Speaking of written agreements... At Novacon 15 the bar staff started packing away the bottles at 2am and were only persuaded to put them back when Martin Tudor had summoned the night manager and waved the convention's contract under his nose, in which it was made clear that the barstaff had a number of hours left serving drink to the thirsty members. Bravo for Martin, bravo for the committee thinking ahead and getting the contract! Good on them! But is it?

If the management has to have a contract waved at it then something has gone wrong with the communications process way back. The fault will no doubt be with the hotel, but they need to be "helped" over a convention. Here's how.

Firstly, when you approach a hotel and say that you want to run a convention you must find out if they have had any experience of SF cons before. (If they have then contact that committee and find out how they got on and what rates they got.) If not, then you will have to do a lot of re-educating because, to a hotel, a convention means a lot of expense account people hanging around their bars and restaurant for a few days not caring that they are spending a fortune. When you tell them that SF fans are young, poor and scruffy, they may decide to show you the door, or, more likely, show you round, promise to give you a good price on room hire etc and then send you their standard rate card, quoting hall hire at 200 per day and bedrooms at 10% off standard prices.

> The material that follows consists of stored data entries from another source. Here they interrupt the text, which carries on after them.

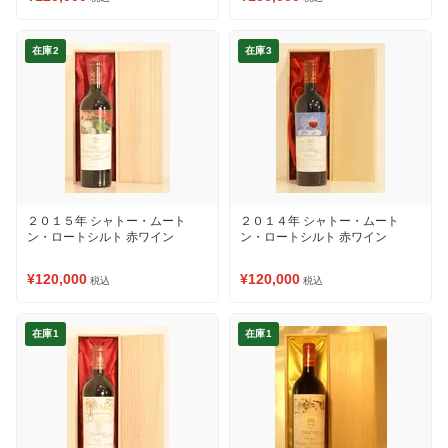
在庫2
在庫3
２０１５年 シャトー・ムート
２０１４年 シャトー・ムート
ン・ロートシルト 赤ワイン
ン・ロートシルト 赤ワイン
¥120,000
¥120,000
税込
税込
在庫1
在庫1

At this point you either take the hint and go elsewhere, or you go back and begin negotiations. It is extremely important that this is not done by just one person. One person could be a loony, two or three people are an organisation. Remember, you will be dealing with the banqueting manager who is used to run of the mill weddings, banquets etc all of which leave the organisation of the event largely in the hands of the hotel. What you must do is convince him/her that you know enough about your type of event that he/she can be guided by your judgement. So a group of you must present to the banqueting manager a package which gives him/her enough scope for profit that they will be able to convince their boss to allow the hotel to be overrun by hordes of sci-fi people. In all of this it is important to realise that by the time the convention takes place the management and staff will have changed many times, so you will have to keep in close contact with the hotel and repeat the education process many times. It is well worth insisting that the same manager be on duty throughout the weekend and that they are well briefed on your requirements, as are the staff.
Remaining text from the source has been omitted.